**Exercise:**
Leave the images out. Give every line below again, precisely.

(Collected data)
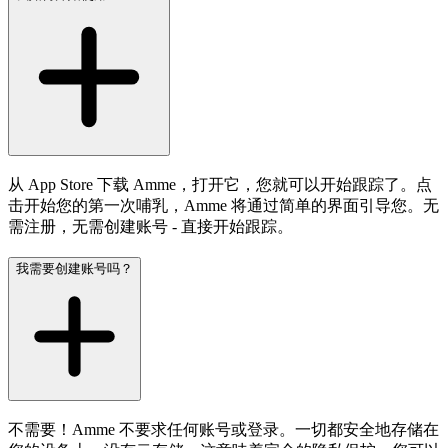
从 App Store 下载 Amme，打开它，您就可以开始跟踪了。点
击开始您的第一次哺乳，Amme 将通过简单的界面引导您。无
需注册，无需创建账号 - 直接开始跟踪。
我需要创建账号吗？
不需要！Amme 不要求任何账号或登录。一切都安全地存储在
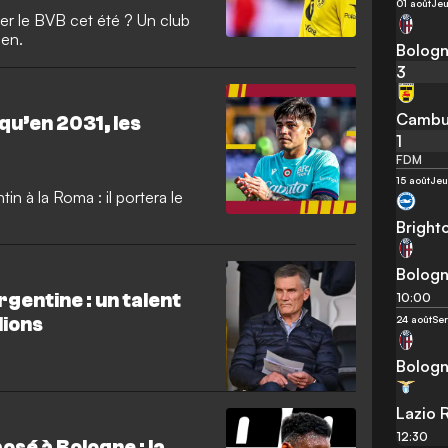
01 août
Jeu
ter le BVB cet été ? Un club
ien.
Bolog
3
Cambu
squ’en 2031, les
1
FDM
15 août
Jeu
ntin à la Roma : il portera le
Bright
Bolog
gentine : un talent
10:00
24 août
Ser
lions
Bolog
Lazio
12:30
sé à Bologne : la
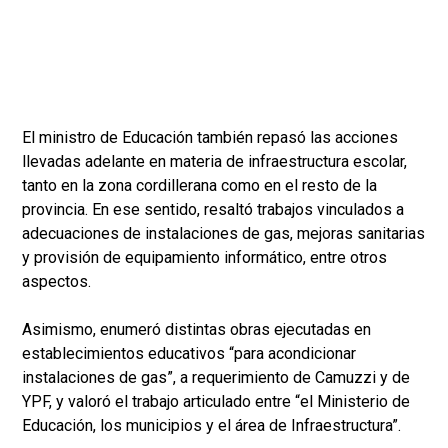
El ministro de Educación también repasó las acciones
llevadas adelante en materia de infraestructura escolar,
tanto en la zona cordillerana como en el resto de la
provincia. En ese sentido, resaltó trabajos vinculados a
adecuaciones de instalaciones de gas, mejoras sanitarias
y provisión de equipamiento informático, entre otros
aspectos.
Asimismo, enumeró distintas obras ejecutadas en
establecimientos educativos “para acondicionar
instalaciones de gas”, a requerimiento de Camuzzi y de
YPF, y valoró el trabajo articulado entre “el Ministerio de
Educación, los municipios y el área de Infraestructura”.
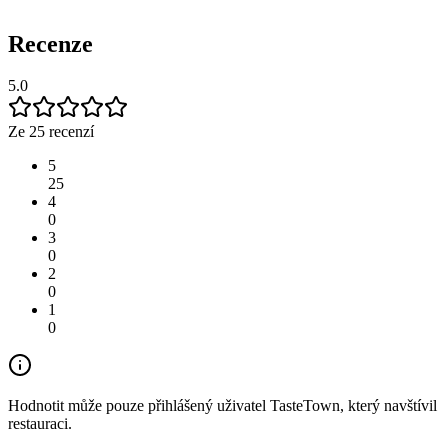
Recenze
5.0
Ze 25 recenzí
5
25
4
0
3
0
2
0
1
0
Hodnotit může pouze přihlášený uživatel TasteTown, který navštívil
restauraci.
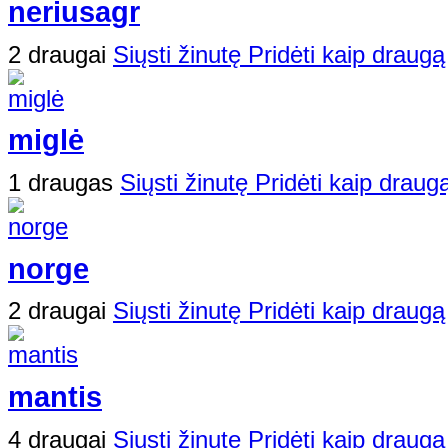
neriusagr
2 draugai
Siųsti žinutę
Pridėti kaip draugą
miglė
1 draugas
Siųsti žinutę
Pridėti kaip draug
norge
2 draugai
Siųsti žinutę
Pridėti kaip draugą
mantis
4 draugai
Siųsti žinutę
Pridėti kaip draugą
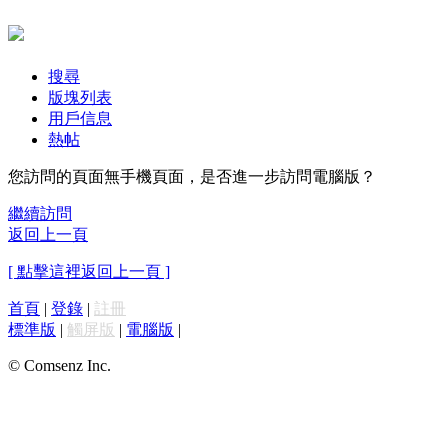
搜尋
版塊列表
用戶信息
熱帖
您訪問的頁面無手機頁面，是否進一步訪問電腦版？
繼續訪問
返回上一頁
[ 點擊這裡返回上一頁 ]
首頁
|
登錄
|
註冊
標準版
|
觸屏版
|
電腦版
|
© Comsenz Inc.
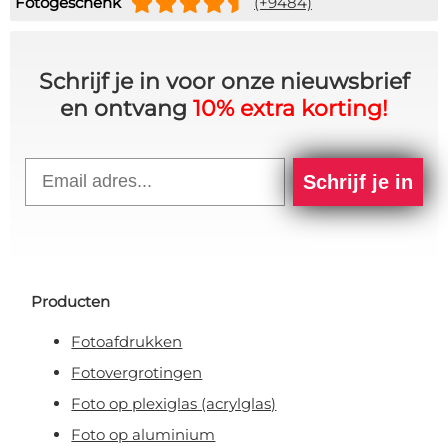
Fotogeschenk
(+9484)
Schrijf je in voor onze nieuwsbrief
en ontvang
10% extra korting!
Email
Schrijf je in
Producten
Fotoafdrukken
Fotovergrotingen
Foto op plexiglas (acrylglas)
Foto op aluminium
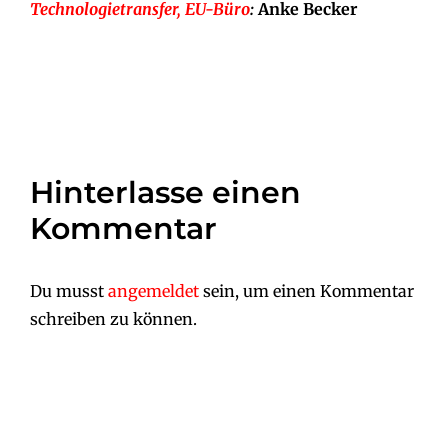
Technologietransfer, EU-Büro
:
Anke Becker
Hinterlasse einen
Kommentar
Du musst
angemeldet
sein, um einen Kommentar
schreiben zu können.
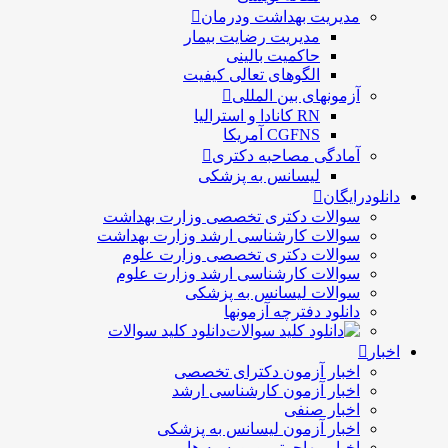
مدیریت بهداشت ودرمان
مديريت رضايت بيمار
حاكميت بالينی
الگوهای تعالی کيفيت
آزمونهای بین المللی
RN کانادا و استرالیا
CGFNS آمریکا
آمادگی مصاحبه دکتری
لیسانس به پزشکی
دانلودرایگان
سوالات دکتری تخصصی وزارت بهداشت
سوالات کارشناسی ارشد وزارت بهداشت
سوالات دکتری تخصصی وزارت علوم
سوالات کارشناسی ارشد وزارت علوم
سوالات لیسانس به پزشکی
دانلود دفترچه آزمونها
دانلود کلید سوالات
اخبار
اخبار آزمون دکترای تخصصی
اخبار آزمون کارشناسی ارشد
اخبار صنفی
اخبار آزمون لیسانس به پزشکی
اخبار مهاجرتی و بورسیه ها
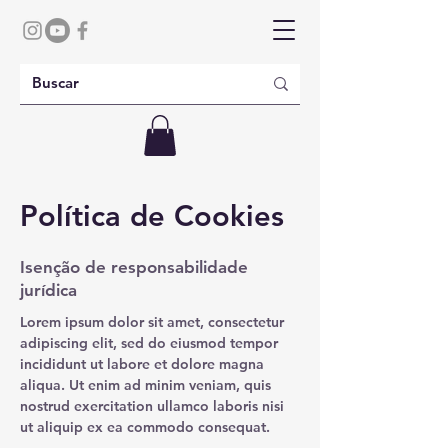
Política de Cookies
Isenção de responsabilidade
jurídica
Lorem ipsum dolor sit amet, consectetur
adipiscing elit, sed do eiusmod tempor
incididunt ut labore et dolore magna
aliqua. Ut enim ad minim veniam, quis
nostrud exercitation ullamco laboris nisi
ut aliquip ex ea commodo consequat.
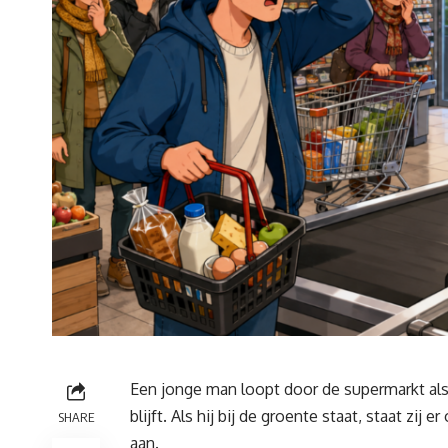
Een jonge man loopt door de supermarkt als 
blijft. Als hij bij de groente staat, staat zij 
SHARE
aan.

**Reply:**
从 App Store 下载 Amme，打开它，您就可以开始跟踪了。点
击开始您的第一次哺乳，Amme 将通过简单的界面引导您。无
需注册，无需创建账号 - 直接开始跟踪。
我需要创建账号吗？
不需要！Amme 不要求任何账号或登录。一切都安全地存储在
01 août
Jeu
ter le BVB cet été ? Un club
ien.
Bolog
3
Cambu
squ’en 2031, les
1
FDM
15 août
Jeu
ntin à la Roma : il portera le
Bright
Bolog
gentine : un talent
10:00
24 août
Ser
lions
Bolog
Lazio
12:30
sé à Bologne : la
El ministro de Educación también repasó las acciones
llevadas adelante en materia de infraestructura escolar,
tanto en la zona cordillerana como en el resto de la
provincia. En ese sentido, resaltó trabajos vinculados a
adecuaciones de instalaciones de gas, mejoras sanitarias
y provisión de equipamiento informático, entre otros
aspectos.
Asimismo, enumeró distintas obras ejecutadas en
establecimientos educativos “para acondicionar
instalaciones de gas”, a requerimiento de Camuzzi y de
YPF, y valoró el trabajo articulado entre “el Ministerio de
Educación, los municipios y el área de Infraestructura”.
Recenze
5.0
Ze 25 recenzí
5
25
4
0
3
0
2
0
1
0
Hodnotit může pouze přihlášený uživatel TasteTown, který navštívil
restauraci.
neriusagr
2 draugai
Siųsti žinutę
Pridėti kaip draugą
miglė
1 draugas
Siųsti žinutę
Pridėti kaip draug
norge
2 draugai
Siųsti žinutę
Pridėti kaip draugą
mantis
4 draugai
Siųsti žinutę
Pridėti kaip draugą
搜尋
版塊列表
用戶信息
熱帖
您訪問的頁面無手機頁面，是否進一步訪問電腦版？
繼續訪問
返回上一頁
[ 點擊這裡返回上一頁 ]
首頁
|
登錄
|
註冊
標準版
|
觸屏版
|
電腦版
|
© Comsenz Inc.
Fotogeschenk
(+9484)
Schrijf je in voor onze nieuwsbrief
en ontvang
10% extra korting!
Email
Schrijf je in
Producten
Fotoafdrukken
Fotovergrotingen
Foto op plexiglas (acrylglas)
Foto op aluminium
Technologietransfer, EU-Büro
:
Anke Becker
Hinterlasse einen
Kommentar
Du musst
angemeldet
sein, um einen Kommentar
schreiben zu können.
مدیریت بهداشت ودرمان
مديريت رضايت بيمار
حاكميت بالينی
الگوهای تعالی کيفيت
آزمونهای بین المللی
RN کانادا و استرالیا
CGFNS آمریکا
آمادگی مصاحبه دکتری
لیسانس به پزشکی
دانلودرایگان
سوالات دکتری تخصصی وزارت بهداشت
سوالات کارشناسی ارشد وزارت بهداشت
سوالات دکتری تخصصی وزارت علوم
سوالات کارشناسی ارشد وزارت علوم
سوالات لیسانس به پزشکی
دانلود دفترچه آزمونها
دانلود کلید سوالات
اخبار
اخبار آزمون دکترای تخصصی
اخبار آزمون کارشناسی ارشد
اخبار صنفی
اخبار آزمون لیسانس به پزشکی
اخبار مهاجرتی و بورسیه ها
Política de Cookies
Isenção de responsabilidade
jurídica
Lorem ipsum dolor sit amet, consectetur
adipiscing elit, sed do eiusmod tempor
incididunt ut labore et dolore magna
aliqua. Ut enim ad minim veniam, quis
nostrud exercitation ullamco laboris nisi
ut aliquip ex ea commodo consequat.
Een jonge man loopt door de supermarkt als 
blijft. Als hij bij de groente staat, staat zij 
SHARE
aan.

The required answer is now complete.